Nvidia is also working with major infrastructure partners to expand support. Canonical plans to integrate OpenShell with Ubuntu through supported snaps and rocks, while Red Hat is integrating it into Red Hat AI and contributing to the upstream open-source project. SAP has embedded OpenShell into the Joule Studio runtime in its business AI platform, and ServiceNow is using it to secure Project Arc, its autonomous desktop agent, with policy-based management controls.
Why Security and Privacy Matter for Long-Running Agents
As AI agents gain more autonomy and access to sensitive systems, security becomes critical. OpenShell addresses this by enforcing identity, containment, policy, and end-to-end security controls. Nvidia is also working with Microsoft on a native Windows environment for personal agents using new Windows security primitives alongside OpenShell. This partnership ensures that agents running on consumer devices can operate securely without exposing user data.

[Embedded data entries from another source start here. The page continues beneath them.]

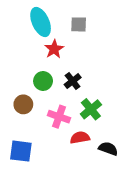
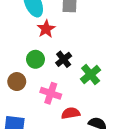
green cross: (91, 109) -> (91, 75), moved

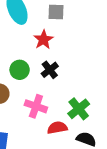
red star: (46, 29) -> (43, 40), moved
green cross: (91, 75) -> (79, 109), moved

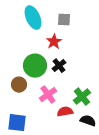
green circle: (20, 70) -> (35, 66), size x1.5
pink cross: (36, 106) -> (48, 95), turned 36

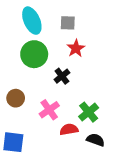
red star: (54, 42) -> (76, 48), moved
green circle: (35, 66) -> (34, 54), moved

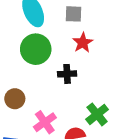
black cross: (62, 76) -> (67, 74), turned 35
pink cross: (49, 110) -> (45, 122), moved

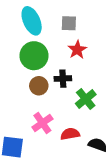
brown circle: (15, 99) -> (39, 86), moved
green cross: (97, 114) -> (86, 99), moved

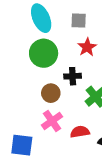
brown circle: (39, 86) -> (51, 93), moved

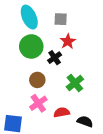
black cross: (73, 76) -> (55, 58), moved, turned -32

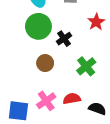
red star: (68, 41) -> (96, 22), moved
pink cross: (38, 103) -> (46, 101), moved

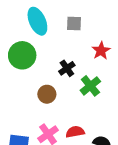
green circle: (38, 26) -> (22, 55), moved
green cross: (86, 66) -> (90, 86), moved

"The world's software leaders are bringing AI agents into the systems where work gets done, showing how AI coworkers help employees think faster and execute complex tasks to solve bigger problems. NVIDIA NemoClaw provides enterprise software developers with the open building blocks to create more secure, long-running AI coworkers that amplify human expertise as they reshape how work gets done," said Jensen Huang, founder and chief executive officer of Nvidia.

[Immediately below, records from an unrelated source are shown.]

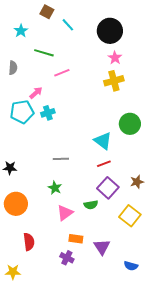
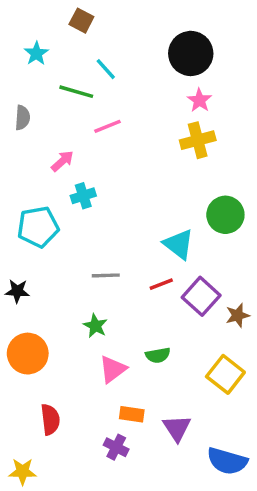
cyan line: (68, 25) -> (106, 69), moved
cyan pentagon: (22, 112) -> (38, 227), moved
red line: (104, 164) -> (161, 284), moved
purple square: (108, 188) -> (201, 296), moved
blue semicircle: (131, 266) -> (227, 461), size x1.6

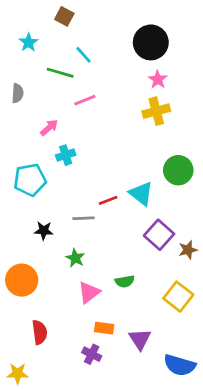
red line: (161, 284) -> (108, 200), moved
black star: (17, 291) -> (44, 231), moved

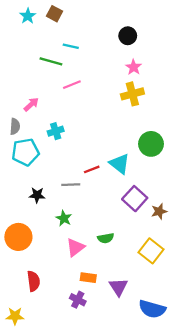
cyan star: (29, 42) -> (28, 16), moved
black circle: (151, 42) -> (128, 36), size x0.6
cyan line: (83, 55) -> (71, 46), turned -35
gray semicircle: (18, 93) -> (15, 126), moved
pink arrow: (49, 128) -> (31, 104), moved

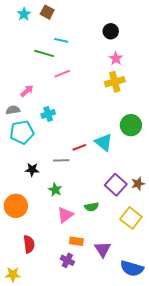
gray semicircle: (15, 126) -> (13, 110), turned -104
purple square: (135, 199) -> (116, 185), moved

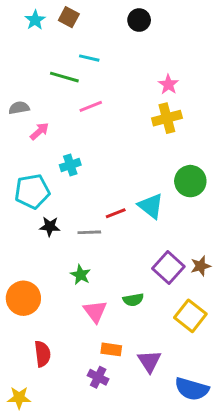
black circle: (111, 31) -> (139, 20), moved
gray semicircle: (13, 110) -> (19, 108), moved
black star: (32, 170) -> (50, 226), moved
pink triangle: (65, 215) -> (95, 311), turned -30

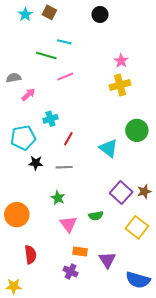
red line: (116, 213) -> (68, 139), moved, turned -40

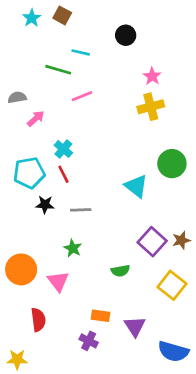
black circle: (100, 14) -> (126, 35), moved
cyan cross: (50, 119) -> (63, 149), turned -32
red line: (68, 139) -> (63, 174), moved, turned -56
pink triangle: (68, 224) -> (58, 281), moved

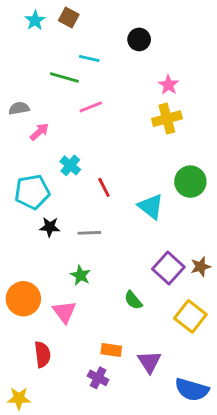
red line: (63, 174) -> (104, 187), moved
green semicircle: (120, 271) -> (133, 300), turned 60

Jensen Huang, Founder and Chief Executive Officer, Nvidia
NemoClaw is available now, while OpenShell is in early preview. The framework represents a shift in how enterprises think about AI, moving beyond chatbots and single-turn interactions toward AI coworkers that can handle weeks-long engineering projects with minimal human intervention. For industries like semiconductors, aerospace, and manufacturing, where simulation and design verification consume enormous amounts of time and resources, this capability could fundamentally change how work gets done.